Which meant every workflow that validated against TodoWrite was passing checks it should have been failing. The tool names evolved and the validators didn’t keep up.
That explained one screenshot. Two more still broken on my screen.
The hooks went dead
I had PreToolUse and PostToolUse hooks keyed to TodoWrite. Those hooks enforced guard rails on task state changes — preventing accidental overwrites, logging task transitions. The moment the tool name changed underneath them, they stopped firing.
Not because they broke. Because the new task tools bypass PreToolUse and PostToolUse hooks entirely. TodoWrite triggered them correctly. TaskCreate and TaskUpdate don’t.
Which meant anything I’d automated around task lifecycle was quietly doing nothing. The hooks were still configured. They looked fine in the settings file. They just never ran.
The IDs changed shape
The third break surfaced while fixing the task panel. The SSE pipeline that feeds the dashboard UI was choking on task data, and the reason turned out to be two-fold: the field name for referencing a task changed from id to taskId, and the ID format changed from UUIDs to sequential numbers.
My state-tracking code expected UUID format. So tasks would get created, the ID would come back as "1" instead of a UUID, the tracker wouldn’t recognize it, and every subsequent update would fail to find the task. Silently.
Three different failure modes. Same root cause: a tool got renamed and nobody told the ecosystem around it. Tasks appear to create. Updates appear to run. Hooks appear configured. Nothing actually works.
If I’d been checking by reading the session summary, I would have missed all of it. The model said everything was done. The health monitor — three screenshots landing at the same time — told a different story.
Freestyle needs a spotter
Some of my workflows are fully scripted. Every step on rails, predictable inputs, predictable outputs. That works when the task is the same every time.
The more interesting workflows can’t be scripted. They depend on context that changes between runs — what came in overnight, what state a project is in, what needs judgment. The model builds the plan as it goes.
I think of it like Harry Mack. His freestyle looks like pure spontaneity. From the inside, he’s working within constraints — rhyme schemes, callback patterns, structures he’s internalized so deeply they vanish from view.
That’s the approach I use for my most important workflows. Let it freestyle, but put a validation layer underneath so I can tell the difference between “ran” and “ran correctly.”
Without that validation layer, three things would have broken and I wouldn’t have known for days. Maybe weeks.
The pattern that caught it
Tasks as declared intent. Before work starts, create a task for every expected step. Mark each one in_progress before starting it — not after. Mark completed only when the step actually verified, not just called. If a task stays pending when it should have progressed, that’s your signal.
Transcript validation as the receipt. After execution, scan the session transcript for the raw tool calls. Not the summary the model wrote. The actual calls. Define a set of tools that should always show up if the workflow ran correctly. If one’s missing, flag it.
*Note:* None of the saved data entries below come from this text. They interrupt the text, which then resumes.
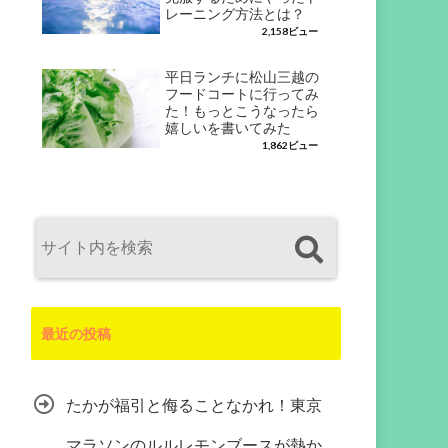
レーニング方法とは？
2,158ビュー
平日ランチに松山三越の
フードコートに行ってみ
た！もっとこうなったら
嬉しいを書いてみた
1,862ビュー
最近の投稿
たかが福引と侮ることなかれ！東京
マラソンのルルレモンブースが熱か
Tasks tell you it’s running. Transcript validation tells you it ran correctly. This bug had tasks that said complete — the transcript proved they weren’t.
If you’re still on TodoWrite
The migration checklist:
- Replace
TodoWritewithTaskCreate+TaskUpdate - In
TaskUpdate, the required field istaskId— notid - Task IDs are now sequential numbers, not UUIDs — update any state-tracking code
- Remap hooks from
TodoWriteto the four new tool names - Test end-to-end: create a task, update it, verify the ID you got back matches what your tracking code expects
There’s a temporary escape hatch: CLAUDE_CODE_ENABLE_TASKS=0 re-enables TodoWrite. Buy time with it, not a permanent fix.
The real lesson isn’t about this particular migration. Upstream tools change under you. They always will. The question is whether you find out when it happens or three weeks later when the damage has compounded. Silent failures don’t get louder on their own. You need something that’s watching.